Because of the way this validation procedure was set up at Alfa --suboptimally, in Jeewa’s opinion -- its servers showed up in the trump-email.com logs.
If this is what happened, it’s clear why Alfa was on the logs again after the server’s name changed (in line with other Cendyn client servers’ names). After it was renamed, it kept sending the bulk e-mails.
Another troubling aspect of the Foer article is that it’s doubtful the server logs could be legally obtained. Alexey Gubarev, chief executive officer of Luxembourg-registered XBT Holding, which owns the infrastructure-as-a-service provider Servers.com, told me there was no legitimate way to get access to the full logs of a server that you do not control. That raises the question of whether the records obtained by Foer’s "Concerned Nerds" were complete.

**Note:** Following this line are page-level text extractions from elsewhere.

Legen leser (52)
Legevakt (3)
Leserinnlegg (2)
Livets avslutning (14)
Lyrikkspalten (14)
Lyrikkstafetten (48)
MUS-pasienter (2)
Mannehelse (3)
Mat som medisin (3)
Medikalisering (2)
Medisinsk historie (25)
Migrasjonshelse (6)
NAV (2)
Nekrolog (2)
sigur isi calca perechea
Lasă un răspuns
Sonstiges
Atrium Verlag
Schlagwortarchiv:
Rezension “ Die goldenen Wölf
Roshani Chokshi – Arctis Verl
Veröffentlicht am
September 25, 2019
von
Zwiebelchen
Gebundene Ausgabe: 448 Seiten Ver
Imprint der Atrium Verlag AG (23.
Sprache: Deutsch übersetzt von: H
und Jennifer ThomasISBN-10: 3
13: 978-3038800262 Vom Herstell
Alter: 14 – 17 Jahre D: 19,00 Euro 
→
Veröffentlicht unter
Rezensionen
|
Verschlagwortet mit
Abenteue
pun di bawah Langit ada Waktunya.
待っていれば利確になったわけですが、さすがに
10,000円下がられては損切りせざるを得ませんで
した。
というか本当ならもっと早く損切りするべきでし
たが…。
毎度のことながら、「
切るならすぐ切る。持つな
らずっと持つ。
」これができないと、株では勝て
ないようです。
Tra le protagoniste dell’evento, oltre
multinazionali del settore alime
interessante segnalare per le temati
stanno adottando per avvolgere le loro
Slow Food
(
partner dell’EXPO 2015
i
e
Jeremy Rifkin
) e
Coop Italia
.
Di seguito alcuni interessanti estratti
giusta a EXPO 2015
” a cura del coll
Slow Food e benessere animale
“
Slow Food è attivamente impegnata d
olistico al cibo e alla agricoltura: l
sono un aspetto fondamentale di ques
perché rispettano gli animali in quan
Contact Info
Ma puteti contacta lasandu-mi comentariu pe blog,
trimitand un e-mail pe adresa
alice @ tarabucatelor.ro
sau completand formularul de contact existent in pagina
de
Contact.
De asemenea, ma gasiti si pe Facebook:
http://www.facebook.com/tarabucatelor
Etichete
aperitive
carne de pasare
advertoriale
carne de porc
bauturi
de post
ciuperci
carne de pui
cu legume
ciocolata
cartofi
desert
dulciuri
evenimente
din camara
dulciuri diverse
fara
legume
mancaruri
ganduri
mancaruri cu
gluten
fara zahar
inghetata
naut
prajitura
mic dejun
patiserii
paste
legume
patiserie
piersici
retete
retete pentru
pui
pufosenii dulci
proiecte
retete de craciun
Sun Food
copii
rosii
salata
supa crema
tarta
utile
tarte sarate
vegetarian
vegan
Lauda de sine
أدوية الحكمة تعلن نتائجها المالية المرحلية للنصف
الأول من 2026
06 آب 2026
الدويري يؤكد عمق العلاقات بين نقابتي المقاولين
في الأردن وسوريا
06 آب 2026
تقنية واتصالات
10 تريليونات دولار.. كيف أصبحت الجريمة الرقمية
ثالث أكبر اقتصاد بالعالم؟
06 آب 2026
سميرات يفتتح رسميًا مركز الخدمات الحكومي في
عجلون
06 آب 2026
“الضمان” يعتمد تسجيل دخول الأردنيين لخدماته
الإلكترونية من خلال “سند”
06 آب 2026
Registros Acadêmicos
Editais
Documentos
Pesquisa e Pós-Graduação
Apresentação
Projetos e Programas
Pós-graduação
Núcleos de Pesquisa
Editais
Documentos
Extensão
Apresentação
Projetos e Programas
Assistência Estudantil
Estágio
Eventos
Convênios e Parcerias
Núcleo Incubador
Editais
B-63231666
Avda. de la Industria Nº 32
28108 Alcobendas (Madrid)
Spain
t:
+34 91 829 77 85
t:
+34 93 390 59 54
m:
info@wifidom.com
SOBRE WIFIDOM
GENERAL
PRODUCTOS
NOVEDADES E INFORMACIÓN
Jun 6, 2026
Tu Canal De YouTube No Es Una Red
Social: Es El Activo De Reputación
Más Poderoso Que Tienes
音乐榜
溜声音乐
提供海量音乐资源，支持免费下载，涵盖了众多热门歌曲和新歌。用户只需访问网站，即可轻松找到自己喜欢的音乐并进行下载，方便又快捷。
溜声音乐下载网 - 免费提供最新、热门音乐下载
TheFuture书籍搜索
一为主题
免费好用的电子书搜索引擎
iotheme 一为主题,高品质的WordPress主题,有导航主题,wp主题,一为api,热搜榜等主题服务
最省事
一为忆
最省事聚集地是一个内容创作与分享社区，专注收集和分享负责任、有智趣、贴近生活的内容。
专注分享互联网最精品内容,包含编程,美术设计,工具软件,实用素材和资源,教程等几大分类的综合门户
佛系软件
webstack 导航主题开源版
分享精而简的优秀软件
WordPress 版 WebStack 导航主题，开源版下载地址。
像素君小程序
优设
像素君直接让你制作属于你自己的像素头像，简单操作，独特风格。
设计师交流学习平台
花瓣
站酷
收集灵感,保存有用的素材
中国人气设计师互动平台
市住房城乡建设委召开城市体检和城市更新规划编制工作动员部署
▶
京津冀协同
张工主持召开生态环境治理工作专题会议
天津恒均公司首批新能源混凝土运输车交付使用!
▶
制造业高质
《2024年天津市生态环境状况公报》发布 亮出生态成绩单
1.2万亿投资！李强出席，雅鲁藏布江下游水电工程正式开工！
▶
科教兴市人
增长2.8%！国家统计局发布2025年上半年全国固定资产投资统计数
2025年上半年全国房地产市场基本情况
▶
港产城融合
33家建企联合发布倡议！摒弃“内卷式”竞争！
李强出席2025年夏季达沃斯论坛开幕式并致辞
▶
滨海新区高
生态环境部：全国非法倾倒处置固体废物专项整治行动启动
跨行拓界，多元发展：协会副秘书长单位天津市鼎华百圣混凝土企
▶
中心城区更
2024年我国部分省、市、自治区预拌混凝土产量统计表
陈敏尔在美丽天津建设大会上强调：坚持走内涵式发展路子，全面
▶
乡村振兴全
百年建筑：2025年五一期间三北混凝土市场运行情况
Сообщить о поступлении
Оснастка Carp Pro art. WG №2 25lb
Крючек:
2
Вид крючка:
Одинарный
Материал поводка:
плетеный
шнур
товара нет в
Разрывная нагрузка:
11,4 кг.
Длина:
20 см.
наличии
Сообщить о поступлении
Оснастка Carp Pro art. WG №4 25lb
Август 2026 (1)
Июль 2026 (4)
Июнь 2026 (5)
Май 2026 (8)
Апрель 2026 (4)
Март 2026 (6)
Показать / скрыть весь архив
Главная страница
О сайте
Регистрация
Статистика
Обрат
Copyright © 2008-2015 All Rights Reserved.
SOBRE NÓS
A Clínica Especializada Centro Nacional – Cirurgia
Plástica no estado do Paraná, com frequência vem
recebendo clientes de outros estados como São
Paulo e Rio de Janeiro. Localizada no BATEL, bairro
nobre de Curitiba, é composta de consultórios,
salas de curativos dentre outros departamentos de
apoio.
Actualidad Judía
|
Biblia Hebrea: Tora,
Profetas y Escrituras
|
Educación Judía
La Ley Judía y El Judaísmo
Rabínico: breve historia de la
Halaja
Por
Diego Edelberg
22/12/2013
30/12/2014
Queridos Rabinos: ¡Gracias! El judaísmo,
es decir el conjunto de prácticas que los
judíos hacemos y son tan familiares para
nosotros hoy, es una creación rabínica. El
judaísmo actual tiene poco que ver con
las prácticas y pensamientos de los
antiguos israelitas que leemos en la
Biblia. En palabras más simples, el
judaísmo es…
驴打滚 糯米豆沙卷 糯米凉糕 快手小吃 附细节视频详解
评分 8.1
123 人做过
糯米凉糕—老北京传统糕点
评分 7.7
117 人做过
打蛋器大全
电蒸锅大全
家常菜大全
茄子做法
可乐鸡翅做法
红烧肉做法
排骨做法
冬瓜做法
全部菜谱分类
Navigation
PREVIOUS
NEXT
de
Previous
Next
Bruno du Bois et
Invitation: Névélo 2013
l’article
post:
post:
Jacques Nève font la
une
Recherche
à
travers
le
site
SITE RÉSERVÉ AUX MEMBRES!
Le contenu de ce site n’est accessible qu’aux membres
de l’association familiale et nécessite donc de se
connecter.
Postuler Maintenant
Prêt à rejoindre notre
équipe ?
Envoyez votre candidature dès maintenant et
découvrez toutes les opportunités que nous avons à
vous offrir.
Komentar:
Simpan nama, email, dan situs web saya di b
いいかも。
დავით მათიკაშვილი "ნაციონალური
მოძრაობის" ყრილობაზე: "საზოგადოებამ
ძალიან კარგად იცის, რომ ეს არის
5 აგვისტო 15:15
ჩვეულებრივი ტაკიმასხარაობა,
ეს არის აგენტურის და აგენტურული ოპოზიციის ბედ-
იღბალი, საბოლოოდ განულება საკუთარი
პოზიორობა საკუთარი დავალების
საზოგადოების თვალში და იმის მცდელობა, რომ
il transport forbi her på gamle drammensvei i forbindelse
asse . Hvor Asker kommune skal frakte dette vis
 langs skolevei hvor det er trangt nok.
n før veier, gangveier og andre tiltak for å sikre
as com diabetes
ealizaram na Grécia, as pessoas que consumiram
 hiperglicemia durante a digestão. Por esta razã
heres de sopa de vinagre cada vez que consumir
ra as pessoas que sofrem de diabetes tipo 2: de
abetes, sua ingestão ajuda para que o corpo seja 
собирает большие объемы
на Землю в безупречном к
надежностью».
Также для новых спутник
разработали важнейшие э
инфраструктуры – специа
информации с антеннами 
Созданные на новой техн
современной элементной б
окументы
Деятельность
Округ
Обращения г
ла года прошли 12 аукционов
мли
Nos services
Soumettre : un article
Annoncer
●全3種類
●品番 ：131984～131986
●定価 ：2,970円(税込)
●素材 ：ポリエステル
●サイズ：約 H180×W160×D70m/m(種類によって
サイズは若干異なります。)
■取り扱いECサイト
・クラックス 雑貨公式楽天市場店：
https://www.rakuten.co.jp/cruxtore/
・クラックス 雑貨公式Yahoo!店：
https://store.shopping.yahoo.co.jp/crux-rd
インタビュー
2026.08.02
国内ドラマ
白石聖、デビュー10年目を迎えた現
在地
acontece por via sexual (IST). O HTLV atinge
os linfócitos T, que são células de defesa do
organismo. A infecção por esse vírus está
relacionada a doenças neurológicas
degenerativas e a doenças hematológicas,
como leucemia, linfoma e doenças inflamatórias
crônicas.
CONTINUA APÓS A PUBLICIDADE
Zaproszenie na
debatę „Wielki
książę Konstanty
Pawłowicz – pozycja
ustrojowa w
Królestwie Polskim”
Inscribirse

I asked Dyn, the New Hampshire-based infrastructure company that has access to such logs, if it could confirm that the Trump server only communicated with Alfa Bank and, less frequently, with Spectrum Health. Adam Coughlin, the company’s spokesman, declined to comment “given the political nature of the story.” Graham wrote on his blog, though, that other security researchers had told him they’d seen domain name lookups for the trump-email.com domain from other parts of the world.
It’s hard to imagine Trump would use a spam server run by a third-party company that provides the same service to competing hotel chains for secret communications with Putin’s agents. No matter how suspicious that traffic could look on the surface -- if you didn’t know what Cendyn was doing -- it’s probably just junk passing back and forth across the internet.
There is no evidence of a conspiracy. According to an article that appeared in The New York Times on Tuesday, FBI agents looked at the logs and didn’t see anything they could latch on to: An innocuous explanation involving marketing e-mails was entirely plausible.
Clinton is straining to link Trump to Putin when no solid link has been found after months of digging by reporters and federal agents.
Perhaps it’s time for her to desist. Unsubstantiated accusations detract from Clinton’s credibility and demonstrate bad judgment.
It may be convenient to put all villains in one basket of deplorables, but Putin and Trump belong in different ones.
This column does not necessarily reflect the opinion of the editorial board or Bloomberg LP and its owners.